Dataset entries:
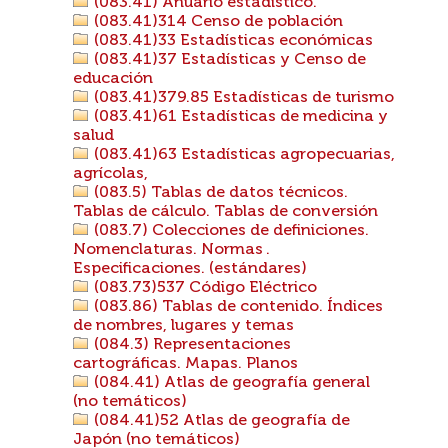
(083.41) Anuario estadístico.
(083.41)314 Censo de población
(083.41)33 Estadísticas económicas
(083.41)37 Estadísticas y Censo de
educación
(083.41)379.85 Estadísticas de turismo
(083.41)61 Estadísticas de medicina y
salud
(083.41)63 Estadísticas agropecuarias,
agrícolas,
(083.5) Tablas de datos técnicos.
Tablas de cálculo. Tablas de conversión
(083.7) Colecciones de definiciones.
Nomenclaturas. Normas .
Especificaciones. (estándares)
(083.73)537 Código Eléctrico
(083.86) Tablas de contenido. Índices
de nombres, lugares y temas
(084.3) Representaciones
cartográficas. Mapas. Planos
(084.41) Atlas de geografía general
(no temáticos)
(084.41)52 Atlas de geografía de
Japón (no temáticos)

• **THE TASK**:
Write out exactly the lines from the one with "Especificaciones. (estándares)" through the end of the records above, both ends included, and leave out all other lines.

• **THE COMPLETED TASK**:
Especificaciones. (estándares)
(083.73)537 Código Eléctrico
(083.86) Tablas de contenido. Índices
de nombres, lugares y temas
(084.3) Representaciones
cartográficas. Mapas. Planos
(084.41) Atlas de geografía general
(no temáticos)
(084.41)52 Atlas de geografía de
Japón (no temáticos)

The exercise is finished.